Fight, but Fight Fair

Picture for Love Dare Day 13 that deals with fighting

Love Dare Day 13: March 30, 2020

What is Day 13 about:

“Fight fair” doesn’t just apply to boxing, but to our everyday lives. This chapter deals with the inevitable fact that when two human beings enter a relationship together, there will be conflict.

But it insists that if we are going to fight, that Love always fights fair.

What do I think about the material:

This chapter makes a direct correlation between the actions we take during an argument and selfishness.

I appreciate how it draws this line. It says that when we are in the heat of an argument, or in a fight, then that is when our pride is the highest.

Think about that for a second and it makes perfect sense. When we are in the midst of an argument, our natural tendency is to build walls to protect our perspective.

Doesn’t it also make sense that our other self-preservation characteristics kick in as well?

Pride, anger, and judgement are all mechanisms that we have in order to protect who we are by nature. Unfortunately, none of those characteristics make for a good relationship. Especially during an argument.

How is it then that we proceed? If our natural instinct is to revert to those behaviors, how are we to engage in a healthy manner?

Last Summer I struggled with, and I am still working on, losing my temper with our children. It was only with our children and not Jess.

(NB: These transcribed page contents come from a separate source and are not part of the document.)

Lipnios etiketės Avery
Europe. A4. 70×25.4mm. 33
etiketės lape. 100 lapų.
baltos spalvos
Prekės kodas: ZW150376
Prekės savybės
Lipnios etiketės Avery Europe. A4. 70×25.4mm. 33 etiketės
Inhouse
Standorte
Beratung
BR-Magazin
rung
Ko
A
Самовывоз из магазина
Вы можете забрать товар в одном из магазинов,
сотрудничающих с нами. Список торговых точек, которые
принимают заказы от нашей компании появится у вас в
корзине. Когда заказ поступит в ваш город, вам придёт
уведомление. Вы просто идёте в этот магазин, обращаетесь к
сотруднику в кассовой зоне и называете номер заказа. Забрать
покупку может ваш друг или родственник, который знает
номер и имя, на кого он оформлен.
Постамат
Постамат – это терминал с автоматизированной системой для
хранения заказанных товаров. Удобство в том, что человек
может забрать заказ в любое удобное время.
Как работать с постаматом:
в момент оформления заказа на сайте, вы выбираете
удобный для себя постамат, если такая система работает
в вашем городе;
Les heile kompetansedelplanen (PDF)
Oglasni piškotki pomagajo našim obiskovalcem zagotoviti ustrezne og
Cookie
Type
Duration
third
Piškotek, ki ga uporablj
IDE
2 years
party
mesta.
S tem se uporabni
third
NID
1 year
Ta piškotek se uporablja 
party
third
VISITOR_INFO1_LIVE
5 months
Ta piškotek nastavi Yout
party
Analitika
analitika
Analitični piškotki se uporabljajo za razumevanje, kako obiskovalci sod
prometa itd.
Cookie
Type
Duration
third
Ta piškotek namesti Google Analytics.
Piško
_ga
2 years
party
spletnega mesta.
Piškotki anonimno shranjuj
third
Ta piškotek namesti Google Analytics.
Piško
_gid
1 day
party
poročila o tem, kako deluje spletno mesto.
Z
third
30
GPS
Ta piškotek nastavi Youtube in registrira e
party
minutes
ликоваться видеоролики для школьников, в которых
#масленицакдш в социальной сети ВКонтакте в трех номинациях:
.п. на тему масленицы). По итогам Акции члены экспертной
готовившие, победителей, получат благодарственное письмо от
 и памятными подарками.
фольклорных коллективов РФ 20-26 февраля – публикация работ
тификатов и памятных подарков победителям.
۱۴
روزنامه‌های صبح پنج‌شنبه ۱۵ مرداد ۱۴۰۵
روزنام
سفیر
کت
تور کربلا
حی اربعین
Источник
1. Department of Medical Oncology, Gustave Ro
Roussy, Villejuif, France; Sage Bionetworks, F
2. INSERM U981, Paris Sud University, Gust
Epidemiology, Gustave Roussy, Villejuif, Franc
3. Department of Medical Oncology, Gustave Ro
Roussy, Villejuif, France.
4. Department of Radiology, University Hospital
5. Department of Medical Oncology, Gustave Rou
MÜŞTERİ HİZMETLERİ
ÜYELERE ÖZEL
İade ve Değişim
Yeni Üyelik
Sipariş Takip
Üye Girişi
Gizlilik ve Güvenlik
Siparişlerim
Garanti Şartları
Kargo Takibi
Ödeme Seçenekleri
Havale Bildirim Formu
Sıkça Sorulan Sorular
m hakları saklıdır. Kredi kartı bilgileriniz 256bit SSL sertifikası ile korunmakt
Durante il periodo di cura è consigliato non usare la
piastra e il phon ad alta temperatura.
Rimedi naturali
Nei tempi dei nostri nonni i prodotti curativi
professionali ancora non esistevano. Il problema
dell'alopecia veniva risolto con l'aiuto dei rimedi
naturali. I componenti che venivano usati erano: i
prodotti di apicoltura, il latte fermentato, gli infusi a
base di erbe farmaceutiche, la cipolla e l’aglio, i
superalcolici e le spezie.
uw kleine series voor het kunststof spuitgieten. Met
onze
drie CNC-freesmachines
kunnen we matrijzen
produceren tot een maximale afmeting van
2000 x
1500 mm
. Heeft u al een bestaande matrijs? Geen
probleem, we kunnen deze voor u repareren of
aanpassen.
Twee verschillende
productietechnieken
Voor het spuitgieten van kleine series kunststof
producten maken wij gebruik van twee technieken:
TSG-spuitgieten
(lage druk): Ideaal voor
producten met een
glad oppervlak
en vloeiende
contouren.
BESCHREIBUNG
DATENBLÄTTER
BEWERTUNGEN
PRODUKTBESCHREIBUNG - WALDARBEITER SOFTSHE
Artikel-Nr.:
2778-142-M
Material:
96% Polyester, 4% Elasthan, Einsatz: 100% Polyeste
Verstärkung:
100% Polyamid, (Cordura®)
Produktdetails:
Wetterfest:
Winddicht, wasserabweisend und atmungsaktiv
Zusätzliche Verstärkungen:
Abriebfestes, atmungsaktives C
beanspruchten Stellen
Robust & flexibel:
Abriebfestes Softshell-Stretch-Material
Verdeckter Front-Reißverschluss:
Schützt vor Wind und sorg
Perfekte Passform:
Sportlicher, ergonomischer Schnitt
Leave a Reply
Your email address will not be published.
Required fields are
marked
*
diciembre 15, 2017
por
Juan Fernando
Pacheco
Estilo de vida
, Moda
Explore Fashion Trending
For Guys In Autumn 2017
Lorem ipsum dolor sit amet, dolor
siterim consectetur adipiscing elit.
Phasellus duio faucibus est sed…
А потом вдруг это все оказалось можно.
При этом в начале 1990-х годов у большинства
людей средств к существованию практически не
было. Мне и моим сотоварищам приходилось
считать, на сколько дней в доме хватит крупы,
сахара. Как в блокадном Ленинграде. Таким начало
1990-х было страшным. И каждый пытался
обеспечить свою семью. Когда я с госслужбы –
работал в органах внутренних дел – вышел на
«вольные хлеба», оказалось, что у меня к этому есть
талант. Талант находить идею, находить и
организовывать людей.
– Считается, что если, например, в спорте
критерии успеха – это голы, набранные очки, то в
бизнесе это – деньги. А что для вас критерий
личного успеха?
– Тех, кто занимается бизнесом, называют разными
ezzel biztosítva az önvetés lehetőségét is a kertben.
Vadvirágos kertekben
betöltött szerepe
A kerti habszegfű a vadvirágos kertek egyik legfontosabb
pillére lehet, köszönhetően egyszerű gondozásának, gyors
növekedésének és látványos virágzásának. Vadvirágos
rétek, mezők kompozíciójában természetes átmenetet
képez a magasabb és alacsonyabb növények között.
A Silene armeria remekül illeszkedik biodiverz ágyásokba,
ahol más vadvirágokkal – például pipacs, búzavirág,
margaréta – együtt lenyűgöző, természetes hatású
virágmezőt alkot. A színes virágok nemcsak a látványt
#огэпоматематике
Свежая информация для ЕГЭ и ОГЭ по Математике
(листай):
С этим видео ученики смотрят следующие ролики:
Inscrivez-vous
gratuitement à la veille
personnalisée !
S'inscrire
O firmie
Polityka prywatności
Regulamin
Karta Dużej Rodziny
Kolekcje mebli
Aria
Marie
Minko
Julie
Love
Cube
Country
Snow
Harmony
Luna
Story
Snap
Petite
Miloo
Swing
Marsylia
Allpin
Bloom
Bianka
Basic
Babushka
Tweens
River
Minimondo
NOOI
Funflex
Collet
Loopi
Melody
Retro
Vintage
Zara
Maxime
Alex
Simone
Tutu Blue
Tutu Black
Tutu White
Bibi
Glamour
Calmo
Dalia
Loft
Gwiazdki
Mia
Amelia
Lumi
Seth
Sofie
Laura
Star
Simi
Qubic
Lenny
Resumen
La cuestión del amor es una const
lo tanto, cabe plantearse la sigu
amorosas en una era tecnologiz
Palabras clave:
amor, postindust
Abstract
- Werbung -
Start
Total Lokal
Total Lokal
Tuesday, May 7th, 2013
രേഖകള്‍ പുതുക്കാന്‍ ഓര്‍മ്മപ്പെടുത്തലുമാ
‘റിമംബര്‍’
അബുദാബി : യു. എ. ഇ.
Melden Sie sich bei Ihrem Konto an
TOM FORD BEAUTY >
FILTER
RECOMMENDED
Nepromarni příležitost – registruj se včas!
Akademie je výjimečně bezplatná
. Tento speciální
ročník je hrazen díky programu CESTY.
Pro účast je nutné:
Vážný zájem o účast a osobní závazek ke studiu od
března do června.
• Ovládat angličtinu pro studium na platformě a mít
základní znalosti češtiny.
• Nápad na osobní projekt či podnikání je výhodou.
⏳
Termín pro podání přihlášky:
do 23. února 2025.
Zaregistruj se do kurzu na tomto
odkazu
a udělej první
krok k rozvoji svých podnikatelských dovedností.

During that struggle I found a study in my Bible app that led me to a book titled Triggers by Amber Lia and Wendy Speake.

This book is a devotional for Christian women and is very specific on that audience, so men take note. It is a great read, just look past the feminine pronouns of the book.

A great way to prevent going off the deep end every time you are upset is to have a list of rules is the biggest take away I had.

This chapter not only suggests this, but shows that the Bible gives clear direction on how to properly “fight” with our significant other.

Take a moment and read James 1:19, Matthew 7:3, and Proverbs 15:1.

All three of these versus target how we are to communicate in challenging situations.

That leads us directly to the challenge for Day 13.

What was my task and how did I perform the task:

Day 13 is to sit down with your mate and decide on specific healthy rules to default to when arguing. If your mate is not in the space for this discussion, then we are to create a list of our own.

In the past I have opted to sit down with Jess and have a conversation with her to come up with rules, but we always find that we already abide by the rules.

To that effect, I will create a list of my own rules that I will have in any situation where I feel heated or feel that an argument is looming. Here is my list:

  1. Breath first.
  2. Ask my argument partner if I can have a moment before continuing.
  3. Take a walk to collect my thoughts.
  4. I will not yell.
  5. Ask questions instead of making statements where applicable.
  6. If I get heated enough to a point where I think I will lose my temper, I will start back at number one.

What was Jessica’s reaction:

She doesn’t have a specific reaction to this as we are not currently in an argument, but I know she will respond positively.In the past when Jess and I have engaged in heated conversation, she has a tendency to shut down and create walls.

This is always a direct result from me getting too aggressive. I believe with my list of rules that this will cause her not to feel threatened and be able to open up more during our discussions.